Our results indicate that the incorporation of structural information can improve the prediction of glycan occupancy of N-X-T/S sequons. In our study, the RF predictors generated using structural information, with or without additional pattern information, outperformed the predictors trained on sequence information with statistical significance, as well as a number of other sequence-based servers that were evaluated on our dataset (Supplementary Table S10
). Overall, a comparison between different predictors and their underlying algorithms is complicated by the fact that the predictors (and their respective servers) were developed and optimized on different datasets. Nevertheless, analyses based on our dataset clearly demonstrated that predictors generated using structural properties could give better predictions than those generated solely by sequence information. Differences in local structural features between glycosylated and non-glycosylated sequons were not only observed in our dataset but also in previous studies (Petrescu et al., 2004
). Moreover, recent evidence has shown that specific amino acid side chains could directly stabilize the first N
-acetylglucosamine of the glycan (Culyba et al., 2011
), suggesting that in addition to sequence, structural features could directly affect glycan occupancy.

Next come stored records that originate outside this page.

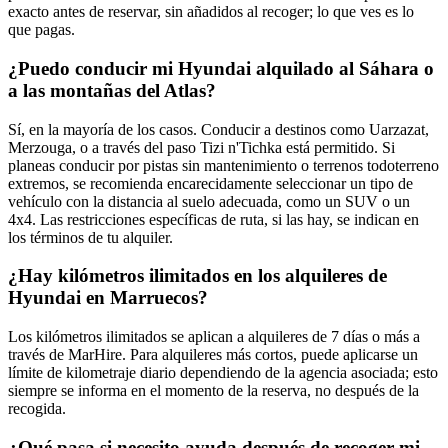
exacto antes de reservar, sin añadidos al recoger; lo que ves es lo
que pagas.
¿Puedo conducir mi Hyundai alquilado al Sáhara o
a las montañas del Atlas?
Sí, en la mayoría de los casos. Conducir a destinos como Uarzazat,
Merzouga, o a través del paso Tizi n'Tichka está permitido. Si
planeas conducir por pistas sin mantenimiento o terrenos todoterreno
extremos, se recomienda encarecidamente seleccionar un tipo de
vehículo con la distancia al suelo adecuada, como un SUV o un
4x4. Las restricciones específicas de ruta, si las hay, se indican en
los términos de tu alquiler.
¿Hay kilómetros ilimitados en los alquileres de
Hyundai en Marruecos?
Los kilómetros ilimitados se aplican a alquileres de 7 días o más a
través de MarHire. Para alquileres más cortos, puede aplicarse un
límite de kilometraje diario dependiendo de la agencia asociada; esto
siempre se informa en el momento de la reserva, no después de la
recogida.
¿Qué pasa si necesito ayuda después de recoger mi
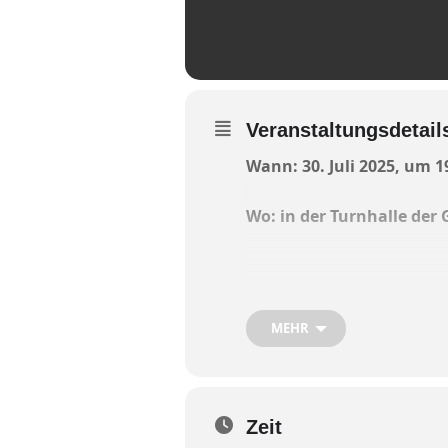
Veranstaltungsdetail
Wann: 30. Juli 2025, um 1
Wo: in der Turnhalle der
Die Infoveranstaltung für
MEHR
Gewerbegebiet „am Eckfeld
Der Einlass ist ab 18.15 Uhr
Zeit
Um zu gewährleisten, dass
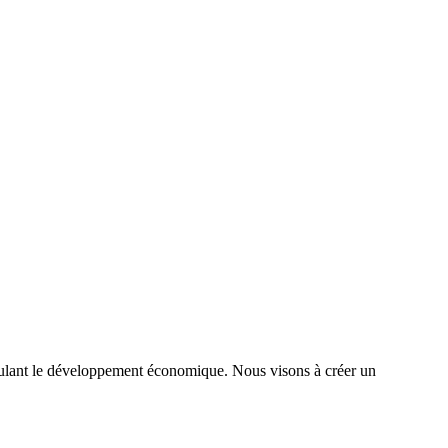
timulant le développement économique. Nous visons à créer un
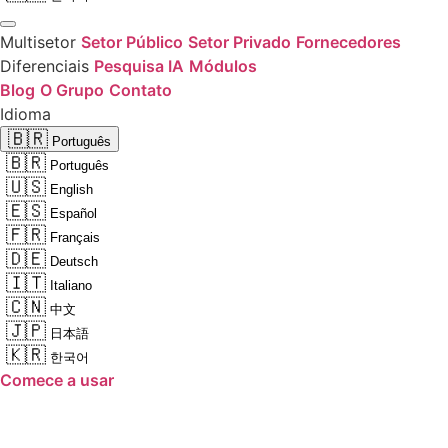
Multisetor
Setor Público
Setor Privado
Fornecedores
Diferenciais
Pesquisa IA
Módulos
Blog
O Grupo
Contato
Idioma
🇧🇷
Português
🇧🇷
Português
🇺🇸
English
🇪🇸
Español
🇫🇷
Français
🇩🇪
Deutsch
🇮🇹
Italiano
🇨🇳
中文
🇯🇵
日本語
🇰🇷
한국어
Comece a usar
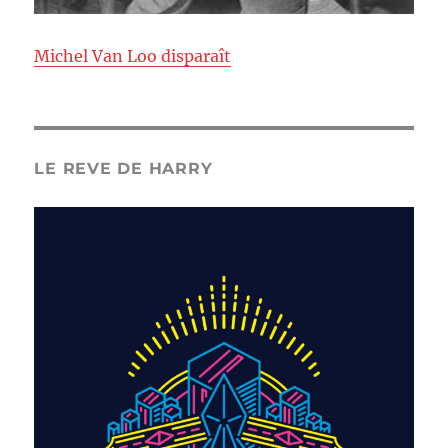
Michel Van Loo disparaît
LE REVE DE HARRY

A comparison of the best predictors built on all four and three of the four structural properties ( and Supplementary Table S9
) suggested that the SS property might be the most important factor in the improvement of the prediction accuracy. Surface accessibility played a lesser role: although the sequons with SA less than the 3.7Å2
threshold had a much higher tendency to be non-glycosylated (13 of the 97 non-glycosylated sequons compared with 2 of the 382 glycosylated sequons), SA of >96% of the entries (464 out of 479) were above the threshold, and thus the property was less effective for improving prediction accuracy. The reason for the lesser effect of local contact order on prediction accuracy could be similar: for example, in the case of L = 13, non-glycosylated entries were enriched in the set with CO >0.3 (4 of the 97 non-glycosylated sequons compared with 4 of the 382 glycosylated sequons); CO of >98% (471 out of 479), however, were below the 0.3 threshold.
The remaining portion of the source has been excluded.